Dugaan Penyimpangan DD dan ADD Letneo, Mantan Kades dan Mantan Bendahara Akui Temuan Inspektorat Kabupaten TTU
Laporan Judith Lorenzo Taolin
Kefamenanu, NTTOnlinenow.com – Mantan Kepala Desa Letneo Periode 2014 – 2019 memenuhi undangan Kejaksaan Negeri Timor Tengah Utara (TTU) untuk dimintai keterangan.
Terpantau, pada Senin (30/05/ 2022) pukul 09.15 Wita, mantan Kepala Desa Letneo, Marianus Fkun hadir di Kejaksaan Negeri TTU, sehubungan dengan laporan dugaan penyimpangan dana Desa dan Alokasi Dana Desa tahun 2017 sampai dengan tahun 2020.
Baca juga : Tindaklanjuti Laporan Masyarakat, Jaksa Mulai Lakukan Pemeriksaan Dugaan Korupsi Dana Desa Letneo di TTU
Mantan Kepala Desa ini, hadir dengan membawa sejumlah dokumen terkait untuk diklarifikasi. Yang bersangkutan juga mengakui temuan hasil Inspektorat Kabupaten TTU.
Kepala Kejaksaan Negeri (Kajari) TTU, Roberth Jimmy Lambila,S.H, M.H yang dikonfirmasi NTTOnlinenow.com Rabu (01/06/2022) melalui Kasi Intel Hendrik Tiip, S.H membenarkan adanya undangan klarifikasi yang dilayangkan pihak Kejaksaan ke BPD dan mantan Kades.
“Iya benar, kita sudah undang semua pihak guna dilakukan klarifikasi terkait laporan pengaduan BPD Letneo. Mantan Kepala Desa Letneo, MF dan mantan Bendaharanya, YSE sudah memenuhi undangan pihak Kejaksaan dan yang bersangkutan mengakui temuan Inspektorat Kabupaten TTU”, jelas Hendrik Tiip.
Selanjutnya, pihak Kejaksaan masih menunggu dokumen lain yang memperkuat laporan pengaduan BPD Letneo.
“Kami masih menunggu beberapa dokumen lain yang diminta untuk diserahkan. Seperti SPJ yang belum dibuat. Segera kami cross check juga fakta di lapangan sesuai keterangan mantan Kades dan mantan Bendahara”, kata Hendrik.

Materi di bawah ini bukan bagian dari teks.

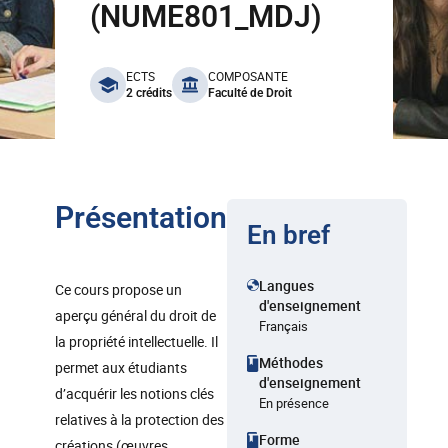
(NUME801_MDJ)
benefits
ECTS
COMPOSANTE
2 crédits
Faculté de Droit
Présentation
En bref
Langues
Ce cours propose un
d'enseignement
aperçu général du droit de
Français
la propriété intellectuelle. Il
Méthodes
permet aux étudiants
d'enseignement
d’acquérir les notions clés
En présence
relatives à la protection des
Forme
créations (œuvres,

Sebelumnya diberitakan, perwakilan masyarakat Desa Letneo, bersama Ketua BPD Desa Letneo, kembali menyambangi Kantor Kejaksaan Negeri (Kejari) TTU, guna menanyakan perkembangan laporan dugaan korupsi yang sudah pernah dilaporkan.
Perwakilan masyarakat Desa Letneo ini juga menyerahkan laporan dugaan penyelewengan Dana Desa Letneo Tahun Anggaran 2017-2019 oleh Mantan Kades Letneo, Marianus Fkun dan dugaan penyelewengan Tahun Anggaran 2019 serta tahun 2021 oleh penjabat Desa Letneo.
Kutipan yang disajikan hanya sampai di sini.